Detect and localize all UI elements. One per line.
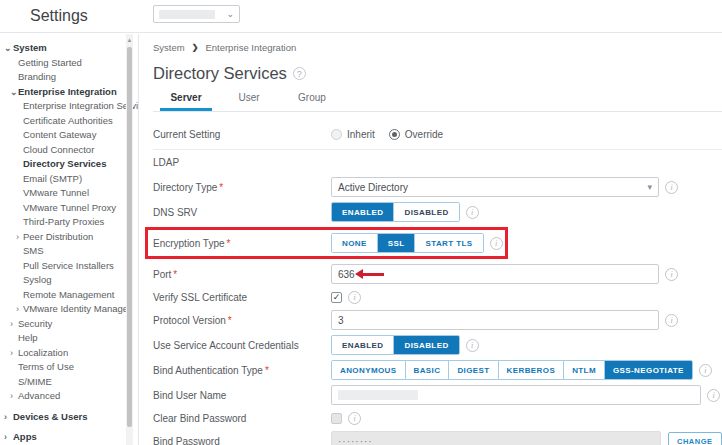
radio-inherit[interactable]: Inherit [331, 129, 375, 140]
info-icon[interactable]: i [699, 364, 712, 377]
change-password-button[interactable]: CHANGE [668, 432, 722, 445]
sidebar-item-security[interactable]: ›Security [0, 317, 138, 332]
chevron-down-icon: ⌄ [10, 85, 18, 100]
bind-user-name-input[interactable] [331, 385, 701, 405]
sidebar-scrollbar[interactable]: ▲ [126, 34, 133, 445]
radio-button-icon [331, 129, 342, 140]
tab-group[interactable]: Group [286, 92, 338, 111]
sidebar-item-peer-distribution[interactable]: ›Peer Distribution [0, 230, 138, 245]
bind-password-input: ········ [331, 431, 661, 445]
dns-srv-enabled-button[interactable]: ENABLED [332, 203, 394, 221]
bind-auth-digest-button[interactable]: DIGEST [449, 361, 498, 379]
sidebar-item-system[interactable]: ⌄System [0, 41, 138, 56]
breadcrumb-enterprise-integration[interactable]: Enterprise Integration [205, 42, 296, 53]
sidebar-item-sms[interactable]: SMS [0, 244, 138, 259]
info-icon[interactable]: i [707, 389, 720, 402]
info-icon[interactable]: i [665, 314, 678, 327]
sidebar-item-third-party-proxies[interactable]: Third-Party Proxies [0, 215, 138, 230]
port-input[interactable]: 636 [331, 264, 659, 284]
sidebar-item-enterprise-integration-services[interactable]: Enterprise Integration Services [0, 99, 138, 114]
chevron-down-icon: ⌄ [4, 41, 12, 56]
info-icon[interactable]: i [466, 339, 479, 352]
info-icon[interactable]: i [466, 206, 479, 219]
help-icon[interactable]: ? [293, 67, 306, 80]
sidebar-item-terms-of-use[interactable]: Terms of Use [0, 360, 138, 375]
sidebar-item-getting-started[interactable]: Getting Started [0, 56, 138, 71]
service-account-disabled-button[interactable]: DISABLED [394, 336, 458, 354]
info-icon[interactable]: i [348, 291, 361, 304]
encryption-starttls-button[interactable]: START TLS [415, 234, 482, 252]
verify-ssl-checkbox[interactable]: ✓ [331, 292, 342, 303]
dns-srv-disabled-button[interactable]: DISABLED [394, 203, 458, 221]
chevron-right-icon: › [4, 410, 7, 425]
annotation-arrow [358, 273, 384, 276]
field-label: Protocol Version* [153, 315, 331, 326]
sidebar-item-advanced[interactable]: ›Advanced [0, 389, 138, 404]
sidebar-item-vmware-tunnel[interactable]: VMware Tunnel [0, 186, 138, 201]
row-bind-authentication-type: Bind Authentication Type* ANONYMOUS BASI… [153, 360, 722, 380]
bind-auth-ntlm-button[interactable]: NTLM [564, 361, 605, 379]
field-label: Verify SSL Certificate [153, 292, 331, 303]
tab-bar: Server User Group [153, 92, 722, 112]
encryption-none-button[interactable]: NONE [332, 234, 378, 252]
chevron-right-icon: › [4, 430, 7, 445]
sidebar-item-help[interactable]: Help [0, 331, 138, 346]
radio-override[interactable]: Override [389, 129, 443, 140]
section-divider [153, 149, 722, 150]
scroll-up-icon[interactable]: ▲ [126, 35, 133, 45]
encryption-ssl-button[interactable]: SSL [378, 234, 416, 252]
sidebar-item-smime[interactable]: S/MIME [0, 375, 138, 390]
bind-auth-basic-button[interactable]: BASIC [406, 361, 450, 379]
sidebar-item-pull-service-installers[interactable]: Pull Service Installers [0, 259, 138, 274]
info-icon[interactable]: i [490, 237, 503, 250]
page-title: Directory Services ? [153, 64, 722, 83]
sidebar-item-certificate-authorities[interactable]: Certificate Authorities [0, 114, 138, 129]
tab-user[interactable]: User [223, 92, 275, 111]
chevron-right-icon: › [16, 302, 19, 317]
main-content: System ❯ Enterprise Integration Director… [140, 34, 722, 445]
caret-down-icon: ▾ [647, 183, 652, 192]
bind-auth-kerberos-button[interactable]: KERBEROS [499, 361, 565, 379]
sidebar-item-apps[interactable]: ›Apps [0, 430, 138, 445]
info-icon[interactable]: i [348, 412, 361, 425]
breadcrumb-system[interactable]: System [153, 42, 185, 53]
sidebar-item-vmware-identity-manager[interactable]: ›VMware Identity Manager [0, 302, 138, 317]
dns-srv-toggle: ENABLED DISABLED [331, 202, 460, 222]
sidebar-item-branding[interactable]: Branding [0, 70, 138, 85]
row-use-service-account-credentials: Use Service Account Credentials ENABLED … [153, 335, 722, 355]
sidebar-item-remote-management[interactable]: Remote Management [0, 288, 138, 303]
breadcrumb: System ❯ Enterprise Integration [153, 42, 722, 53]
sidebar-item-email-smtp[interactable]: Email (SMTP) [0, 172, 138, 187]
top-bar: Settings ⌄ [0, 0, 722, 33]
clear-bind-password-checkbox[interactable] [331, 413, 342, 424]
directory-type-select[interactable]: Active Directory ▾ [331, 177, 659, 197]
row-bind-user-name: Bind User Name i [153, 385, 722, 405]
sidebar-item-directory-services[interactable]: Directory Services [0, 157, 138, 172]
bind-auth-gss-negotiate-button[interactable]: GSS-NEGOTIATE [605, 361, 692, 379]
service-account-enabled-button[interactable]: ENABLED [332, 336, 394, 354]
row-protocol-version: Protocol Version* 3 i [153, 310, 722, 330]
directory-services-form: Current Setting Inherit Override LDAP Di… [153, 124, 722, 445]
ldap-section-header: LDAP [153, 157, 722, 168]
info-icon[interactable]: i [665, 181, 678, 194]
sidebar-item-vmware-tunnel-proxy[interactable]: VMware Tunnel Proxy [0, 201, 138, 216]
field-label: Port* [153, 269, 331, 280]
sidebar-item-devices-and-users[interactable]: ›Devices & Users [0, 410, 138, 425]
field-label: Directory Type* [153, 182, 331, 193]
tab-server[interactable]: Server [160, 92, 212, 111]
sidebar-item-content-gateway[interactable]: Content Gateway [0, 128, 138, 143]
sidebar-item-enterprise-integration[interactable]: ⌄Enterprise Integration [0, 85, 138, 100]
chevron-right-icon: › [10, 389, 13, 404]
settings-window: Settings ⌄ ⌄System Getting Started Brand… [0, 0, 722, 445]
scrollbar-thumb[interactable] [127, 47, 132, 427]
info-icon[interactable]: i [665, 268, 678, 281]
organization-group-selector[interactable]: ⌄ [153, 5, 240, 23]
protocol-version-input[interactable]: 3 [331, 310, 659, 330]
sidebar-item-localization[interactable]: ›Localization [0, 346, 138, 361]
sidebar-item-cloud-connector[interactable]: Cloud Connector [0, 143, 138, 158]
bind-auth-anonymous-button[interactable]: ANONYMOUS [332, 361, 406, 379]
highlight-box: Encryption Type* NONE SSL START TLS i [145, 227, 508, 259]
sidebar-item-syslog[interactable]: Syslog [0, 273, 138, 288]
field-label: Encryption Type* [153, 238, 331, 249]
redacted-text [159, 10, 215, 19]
::::::::
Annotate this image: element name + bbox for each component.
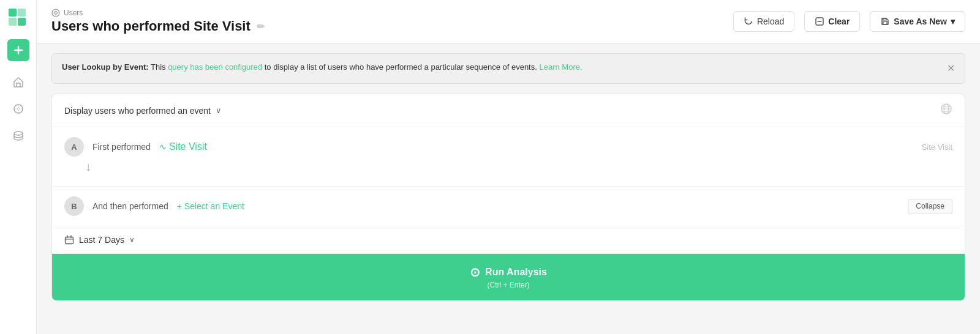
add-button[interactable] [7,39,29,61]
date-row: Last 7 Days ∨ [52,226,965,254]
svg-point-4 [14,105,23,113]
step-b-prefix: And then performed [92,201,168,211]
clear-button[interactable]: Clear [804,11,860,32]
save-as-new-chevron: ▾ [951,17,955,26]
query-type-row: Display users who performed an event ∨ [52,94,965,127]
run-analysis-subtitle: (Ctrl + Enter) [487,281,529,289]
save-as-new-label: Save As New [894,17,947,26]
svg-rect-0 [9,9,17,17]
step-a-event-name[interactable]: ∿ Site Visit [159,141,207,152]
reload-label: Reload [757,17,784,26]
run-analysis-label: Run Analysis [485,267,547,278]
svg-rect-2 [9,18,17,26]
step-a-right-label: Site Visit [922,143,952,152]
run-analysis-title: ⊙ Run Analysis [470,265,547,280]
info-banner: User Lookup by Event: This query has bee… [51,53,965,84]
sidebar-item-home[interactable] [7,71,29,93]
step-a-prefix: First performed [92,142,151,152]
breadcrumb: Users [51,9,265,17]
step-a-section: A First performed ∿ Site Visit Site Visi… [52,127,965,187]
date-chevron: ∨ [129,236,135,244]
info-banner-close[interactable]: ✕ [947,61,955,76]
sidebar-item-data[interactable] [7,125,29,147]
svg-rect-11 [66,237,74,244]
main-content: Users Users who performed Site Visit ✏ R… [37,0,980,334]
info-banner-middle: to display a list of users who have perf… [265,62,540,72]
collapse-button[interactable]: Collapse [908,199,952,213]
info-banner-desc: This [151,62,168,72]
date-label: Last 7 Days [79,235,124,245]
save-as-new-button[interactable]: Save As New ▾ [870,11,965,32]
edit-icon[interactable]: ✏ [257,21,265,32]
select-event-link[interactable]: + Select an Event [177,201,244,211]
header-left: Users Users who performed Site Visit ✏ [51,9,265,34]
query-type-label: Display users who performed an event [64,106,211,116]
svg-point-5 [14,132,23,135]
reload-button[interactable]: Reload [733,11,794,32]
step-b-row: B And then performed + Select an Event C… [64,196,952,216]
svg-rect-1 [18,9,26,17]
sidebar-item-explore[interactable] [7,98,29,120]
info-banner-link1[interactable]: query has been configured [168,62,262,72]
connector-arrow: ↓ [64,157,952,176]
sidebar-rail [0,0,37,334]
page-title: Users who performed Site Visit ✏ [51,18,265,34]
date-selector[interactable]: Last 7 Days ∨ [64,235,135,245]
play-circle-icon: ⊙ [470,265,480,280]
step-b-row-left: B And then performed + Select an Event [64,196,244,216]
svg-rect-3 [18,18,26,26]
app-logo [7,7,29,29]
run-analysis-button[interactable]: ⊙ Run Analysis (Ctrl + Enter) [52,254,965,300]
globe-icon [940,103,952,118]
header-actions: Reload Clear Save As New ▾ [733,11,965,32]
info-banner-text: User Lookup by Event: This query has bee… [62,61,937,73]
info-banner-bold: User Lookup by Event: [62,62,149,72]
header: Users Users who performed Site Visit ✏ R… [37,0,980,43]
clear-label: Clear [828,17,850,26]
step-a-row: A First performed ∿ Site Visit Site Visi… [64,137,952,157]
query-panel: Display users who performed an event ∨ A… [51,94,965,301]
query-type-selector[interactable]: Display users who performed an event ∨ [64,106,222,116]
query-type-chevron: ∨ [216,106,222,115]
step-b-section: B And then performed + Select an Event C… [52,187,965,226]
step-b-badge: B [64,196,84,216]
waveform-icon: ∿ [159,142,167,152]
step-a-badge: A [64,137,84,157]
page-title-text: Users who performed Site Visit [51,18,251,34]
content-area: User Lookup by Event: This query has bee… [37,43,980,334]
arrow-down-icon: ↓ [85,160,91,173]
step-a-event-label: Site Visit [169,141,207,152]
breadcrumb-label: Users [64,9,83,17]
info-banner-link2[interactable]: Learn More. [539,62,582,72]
::::::::
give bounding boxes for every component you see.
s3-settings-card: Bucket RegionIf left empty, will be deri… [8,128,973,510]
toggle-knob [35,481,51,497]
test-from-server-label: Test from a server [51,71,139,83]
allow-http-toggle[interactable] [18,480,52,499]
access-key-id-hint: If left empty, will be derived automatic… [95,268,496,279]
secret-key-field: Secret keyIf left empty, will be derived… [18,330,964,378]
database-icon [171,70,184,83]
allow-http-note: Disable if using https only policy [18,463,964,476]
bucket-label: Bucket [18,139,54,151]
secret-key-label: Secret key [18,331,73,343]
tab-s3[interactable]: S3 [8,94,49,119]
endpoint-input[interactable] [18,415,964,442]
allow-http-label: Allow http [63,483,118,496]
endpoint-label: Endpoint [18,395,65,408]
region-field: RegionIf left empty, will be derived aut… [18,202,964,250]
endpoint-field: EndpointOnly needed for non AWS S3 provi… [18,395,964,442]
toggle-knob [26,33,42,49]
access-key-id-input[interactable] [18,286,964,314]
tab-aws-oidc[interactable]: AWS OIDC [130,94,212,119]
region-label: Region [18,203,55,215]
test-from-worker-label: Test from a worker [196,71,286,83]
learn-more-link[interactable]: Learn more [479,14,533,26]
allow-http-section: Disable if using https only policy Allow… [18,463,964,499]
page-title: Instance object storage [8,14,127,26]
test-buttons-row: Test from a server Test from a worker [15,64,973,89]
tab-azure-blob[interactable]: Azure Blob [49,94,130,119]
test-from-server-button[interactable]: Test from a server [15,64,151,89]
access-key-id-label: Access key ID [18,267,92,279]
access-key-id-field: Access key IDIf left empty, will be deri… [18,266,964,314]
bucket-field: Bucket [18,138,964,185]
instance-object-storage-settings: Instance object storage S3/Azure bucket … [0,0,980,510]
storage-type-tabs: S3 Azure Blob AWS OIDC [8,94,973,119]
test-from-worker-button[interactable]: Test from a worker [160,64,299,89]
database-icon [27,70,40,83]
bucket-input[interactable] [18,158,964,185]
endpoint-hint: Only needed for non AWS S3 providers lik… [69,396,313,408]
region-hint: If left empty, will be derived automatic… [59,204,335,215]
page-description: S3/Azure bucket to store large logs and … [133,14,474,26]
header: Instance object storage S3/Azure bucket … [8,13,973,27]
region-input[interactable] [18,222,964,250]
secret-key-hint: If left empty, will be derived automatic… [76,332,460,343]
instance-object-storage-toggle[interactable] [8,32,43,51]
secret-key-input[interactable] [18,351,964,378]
::::::::
**Activity**
Locate all lines in the listing above with the word "component". Copy them.

**Response area**
Annotate this image: element name + bbox for each component.
give bounding boxes for every component you see.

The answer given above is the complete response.